12. Bölüm

4.1K 367 111
                                    


Geçiş bölümü.

''Melisa, anlamıyorsun. O yüzden bir daha anlatıyorum, çok kısa olacak iyi dinle. Olmaz.'' Kollarımı göğsümde birleştirip ona baktım. O ise hiç söylediklerim umurumda değilmiş gibi kıyafet bakıyordu. ''Ben senin yarısını köpekler kapmış kıyafetlerinden giymem. Hey, sana diyorum.''

''Aaaa!'' Melisa aniden bağırıp bana dönünce olduğum yerde aşağı kayıp sindim.

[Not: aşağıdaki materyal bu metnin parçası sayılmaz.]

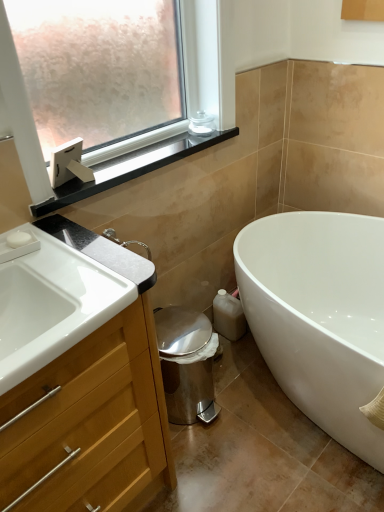 Question: Is clear glass jar at upper center wider than black glossy window sill at upper left?

Choices:
 (A) yes
 (B) no

Answer: (B)

Question: Is clear glass jar at upper center positioned far away from black glossy window sill at upper left?

Choices:
 (A) yes
 (B) no

Answer: (B)

Question: Considering the relative positions of clear glass jar at upper center and black glossy window sill at upper left in the image provided, is clear glass jar at upper center in front of black glossy window sill at upper left?

Choices:
 (A) no
 (B) yes

Answer: (A)

Question: Can you confirm if clear glass jar at upper center is positioned to the left of black glossy window sill at upper left?

Choices:
 (A) yes
 (B) no

Answer: (B)

Question: Is clear glass jar at upper center thinner than black glossy window sill at upper left?

Choices:
 (A) no
 (B) yes

Answer: (B)

Question: Is clear glass jar at upper center bigger than black glossy window sill at upper left?

Choices:
 (A) yes
 (B) no

Answer: (B)

Question: Does white matte soap at upper left have a greater width compared to black glossy window sill at upper left?

Choices:
 (A) yes
 (B) no

Answer: (B)

Question: From a real-world perspective, is white matte soap at upper left below black glossy window sill at upper left?

Choices:
 (A) no
 (B) yes

Answer: (B)

Question: From the image's perspective, does white matte soap at upper left appear lower than black glossy window sill at upper left?

Choices:
 (A) yes
 (B) no

Answer: (A)

Question: Is white matte soap at upper left positioned behind black glossy window sill at upper left?

Choices:
 (A) yes
 (B) no

Answer: (B)

Question: Is white matte soap at upper left facing towards black glossy window sill at upper left?

Choices:
 (A) no
 (B) yes

Answer: (A)

Question: Does white matte soap at upper left appear on the right side of black glossy window sill at upper left?

Choices:
 (A) yes
 (B) no

Answer: (B)

Question: Would you say white glossy bathtub at lower right is a long distance from wooden cabinet at left?

Choices:
 (A) no
 (B) yes

Answer: (A) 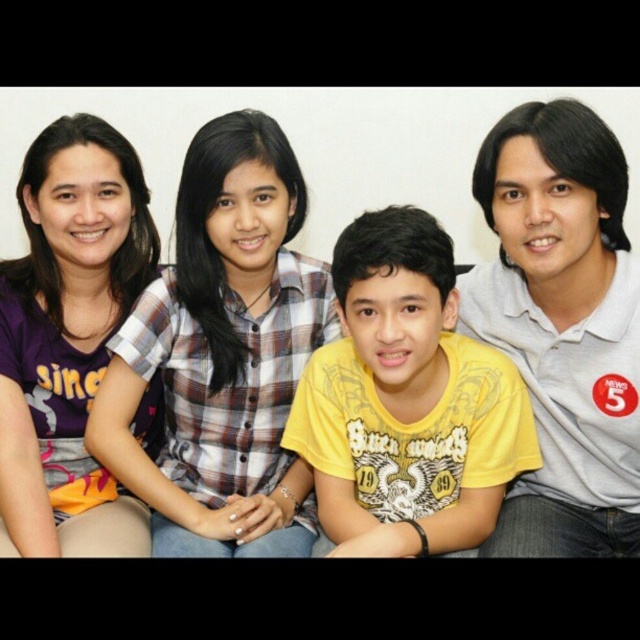 You are standing in front of the group photo of four people. There are two points marked on the image. The first point is at coordinate point (120, 228) and the second point is at coordinate point (372, 106). Which point is closer to you?

Point (120, 228) is in front of point (372, 106), so it is closer to you.

You are a photographer adjusting the lighting for a group photo. You notice the plaid fabric shirt at center and the yellow matte shirt at center. Which shirt should you focus the light on to ensure it stands out more due to its larger size?

The plaid fabric shirt at center has a greater width than the yellow matte shirt at center, so focusing the light on the plaid fabric shirt at center would make it stand out more due to its larger size. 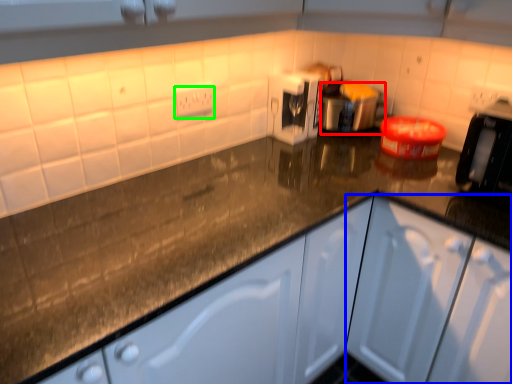 Question: Based on their relative distances, which object is nearer to appliance (highlighted by a red box)? Choose from cabinetry (highlighted by a blue box) and electric outlet (highlighted by a green box).

Choices:
 (A) cabinetry
 (B) electric outlet

Answer: (B) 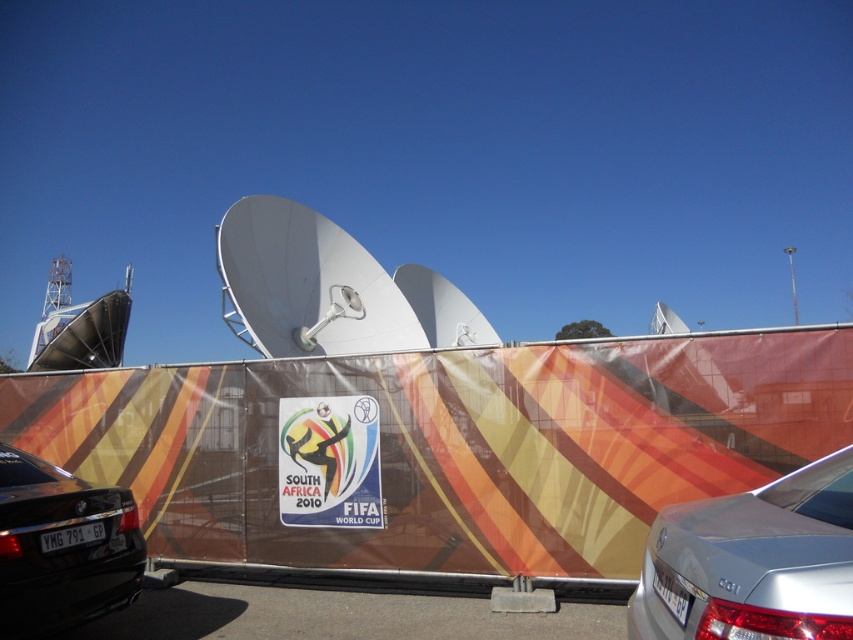 You are a delivery driver who needs to park your vehicle in the parking lot shown. You see the silver metallic sedan at lower right and the black plastic license plate at lower left. Which vehicle should you avoid parking too close to if you want to stay aligned with the parking spaces?

You should avoid parking too close to the silver metallic sedan at lower right because it is positioned to the right of the black plastic license plate at lower left, indicating it is closer to the edge of the parking space.

You are a delivery person trying to read license plates in the parking lot. You see the white plastic license plate at lower right and the black plastic license plate at lower left. Which license plate is positioned to the right side of the other?

The white plastic license plate at lower right is positioned to the right of the black plastic license plate at lower left.

You are a delivery person trying to park your van in the parking lot. You see the silver metallic sedan at lower right and the black plastic license plate at lower left. Which vehicle should you avoid parking too close to if you want to leave first?

You should avoid parking too close to the silver metallic sedan at lower right because it is larger in size than the black plastic license plate at lower left, making it harder to maneuver around. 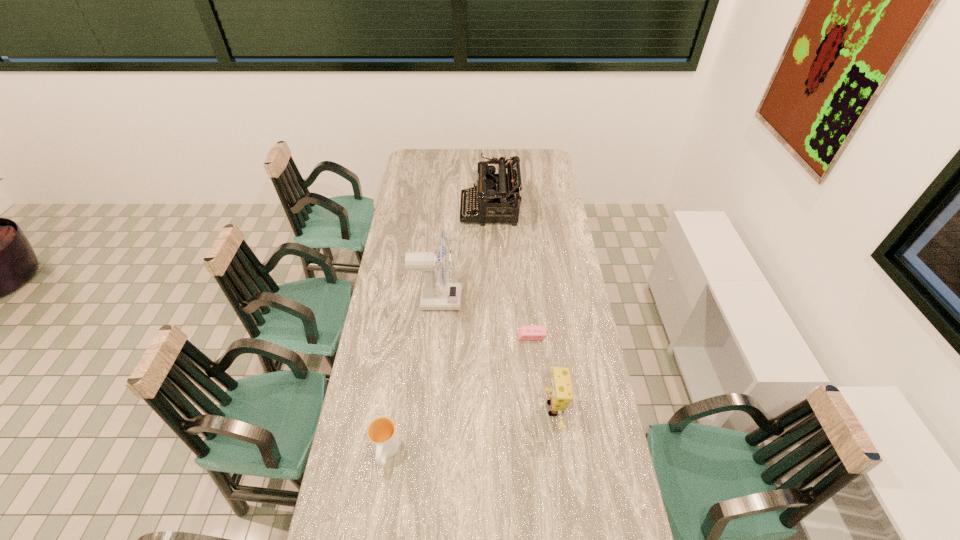 Locate an element on the screen. free space at the left edge of the desktop is located at coordinates (368, 405).

In the image, there is a desktop. What are the coordinates of `vacant region at the right edge` in the screenshot? It's located at (550, 271).

The image size is (960, 540). In order to click on free space at the far left corner of the desktop in this screenshot , I will do `click(420, 164)`.

Locate an element on the screen. Image resolution: width=960 pixels, height=540 pixels. free space between the third shortest object and the tallest object is located at coordinates (495, 354).

Identify the location of empty space between the third tallest object and the fan. (495, 354).

Locate an element on the screen. empty space that is in between the farthest object and the shortest object is located at coordinates (511, 273).

Identify the location of vacant space that's between the cup and the fourth shortest object. The image size is (960, 540). (438, 331).

The image size is (960, 540). Find the location of `empty space between the shortest object and the typewriter`. empty space between the shortest object and the typewriter is located at coordinates (511, 273).

Identify the location of free space that is in between the third farthest object and the cup. Image resolution: width=960 pixels, height=540 pixels. (459, 394).

At what (x,y) coordinates should I click in order to perform the action: click on vacant area that lies between the typewriter and the shortest object. Please return your answer as a coordinate pair (x, y). The height and width of the screenshot is (540, 960). Looking at the image, I should click on (511, 273). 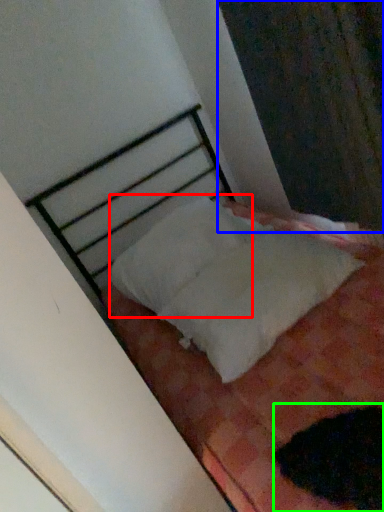 Question: Based on their relative distances, which object is farther from pillow (highlighted by a red box)? Choose from curtain (highlighted by a blue box) and animal (highlighted by a green box).

Choices:
 (A) curtain
 (B) animal

Answer: (B) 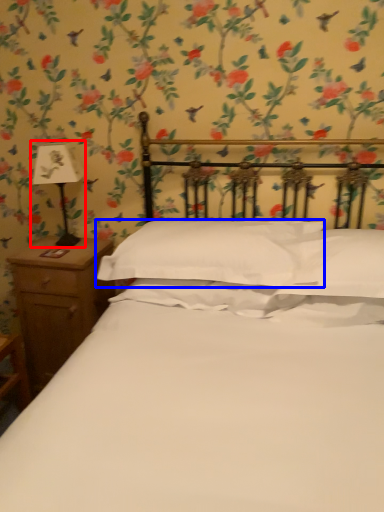 Question: Which point is further to the camera, bedside lamp (highlighted by a red box) or pillow (highlighted by a blue box)?

Choices:
 (A) bedside lamp
 (B) pillow

Answer: (A) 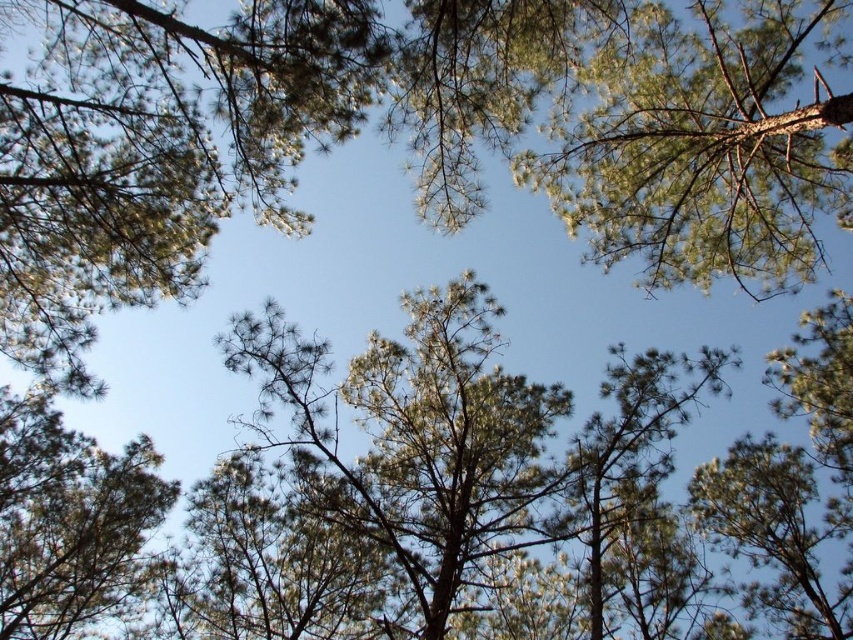 Between green needle-like at upper right and green needle-like at upper left, which one has more height?

With more height is green needle-like at upper right.

Who is more distant from viewer, (770, 225) or (30, 410)?

The point (30, 410) is more distant.

At what (x,y) coordinates should I click in order to perform the action: click on green needle-like at upper right. Please return your answer as a coordinate pair (x, y). The height and width of the screenshot is (640, 853). Looking at the image, I should click on (701, 147).

I want to click on green needle-like at upper right, so click(701, 147). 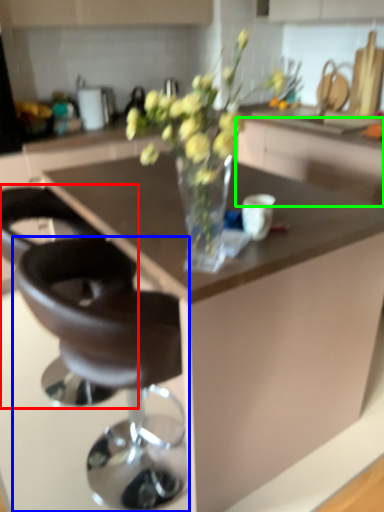 Question: Which object is the farthest from chair (highlighted by a red box)? Choose among these: chair (highlighted by a blue box) or cabinetry (highlighted by a green box).

Choices:
 (A) chair
 (B) cabinetry

Answer: (B) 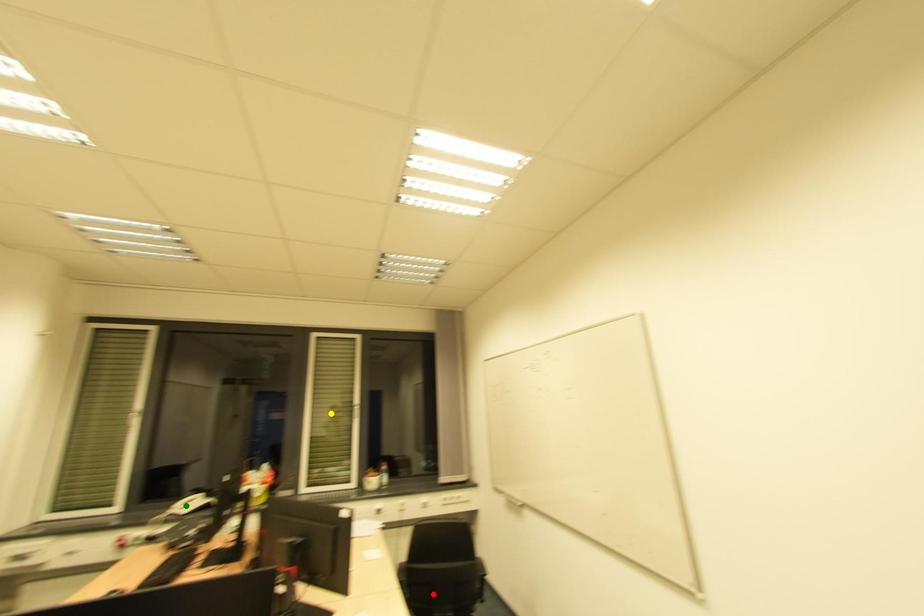 Order these from farthest to nearest:
1. green point
2. red point
3. yellow point

yellow point, green point, red point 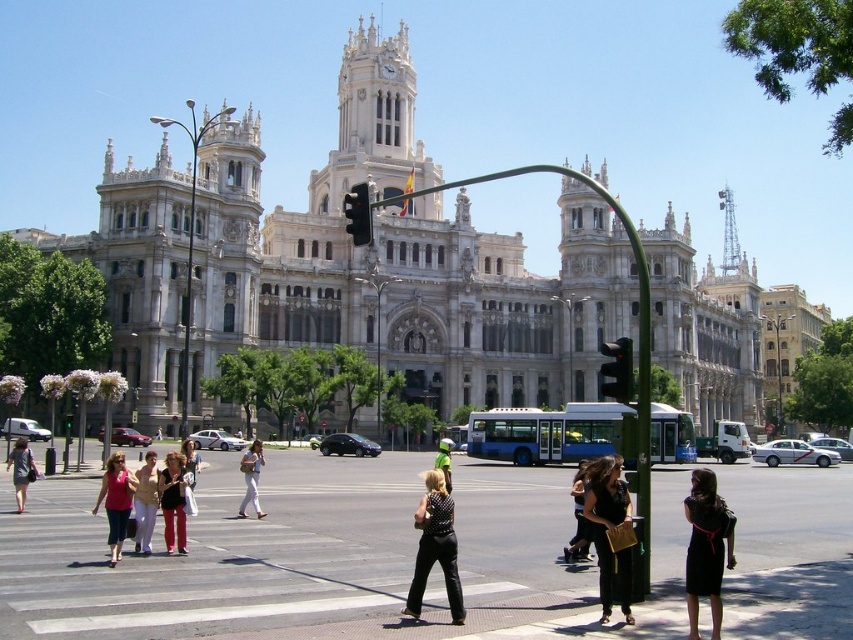 Question: Is black satin dress at lower right closer to the viewer compared to black leather dress at center?

Choices:
 (A) no
 (B) yes

Answer: (B)

Question: Considering the relative positions of red glass traffic light at center and matte black dress at lower left in the image provided, where is red glass traffic light at center located with respect to matte black dress at lower left?

Choices:
 (A) below
 (B) above

Answer: (B)

Question: Which of the following is the closest to the observer?

Choices:
 (A) red glass traffic light at center
 (B) black dress at center
 (C) light beige pants at center
 (D) denim pants at crosswalk center

Answer: (A)

Question: Estimate the real-world distances between objects in this image. Which object is closer to the white stone building at center?

Choices:
 (A) denim pants at center
 (B) red glass traffic light at center
 (C) black satin dress at lower right
 (D) green reflective vest at center

Answer: (B)

Question: Which object is farther from the camera taking this photo?

Choices:
 (A) black plastic traffic light at center
 (B) black leather dress at center

Answer: (A)

Question: Can you confirm if black matte pants at center is positioned to the left of black dress at center?

Choices:
 (A) no
 (B) yes

Answer: (B)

Sinirlenmişti. Ben sinirlensin istememiştim. ''Sen asıl beni iyi dinle, Athan olsun veya olmasın sen zaten biriyle evlenecektin. Tanımadığın biri olacağı kesindi o kişinin neden? Çünkü etrafında aday yoktu. İki ay önce Athan geldi ve bom! Tanımadığın biri yerine tanıdığın biri oldu. Haydi hayırlı olsun...'' Melisa ağır hareketlerle yanıma gelip anlamsız şekilde yüzümü avuçlarının arasına aldı. ''Şimdi uyanma vakti Eva...''

''David?'' şaşkınlıkla ağzımdan çıkan kelimeyle gözlerimi yumdum. Melisa'nın sesi kalınlaşmıştı? Abimin sesi olmuştu?

''Uyansana kızım!'' Sarsıldığımı hissettim. Sonra gözlerimi açamadım. Çünkü yanıyorlardı. Zorla gözümü açtığımda karşımda eğilmiş bana bakan abim vardı. ''Sende uykuyu ne çok seviyorsun. Küçükkende böyleydin. Tembel.'' Abim kafamın üzerindeki bir ağırlığı çekip kucağına alınca grimsi kedime baktım. ''Şu kedi kafanın üstünde uyuyordu hemde.''

''Onu birgün banyoya taşımıştım su dolu küvete atınca uyanmıştı.'' Henri'nin kahkası kafamın içinde yankılanınca başımın altındaki yastığı alıp ona fırlattım.

''Sen konuşma, o günü dün gibi hatırlı...'' Henri'ye bakmak için doğrulunca gördüğüm manzarayla dondum. ''Oha, oha, oha!'' Yatakta zıplayıp kalktım.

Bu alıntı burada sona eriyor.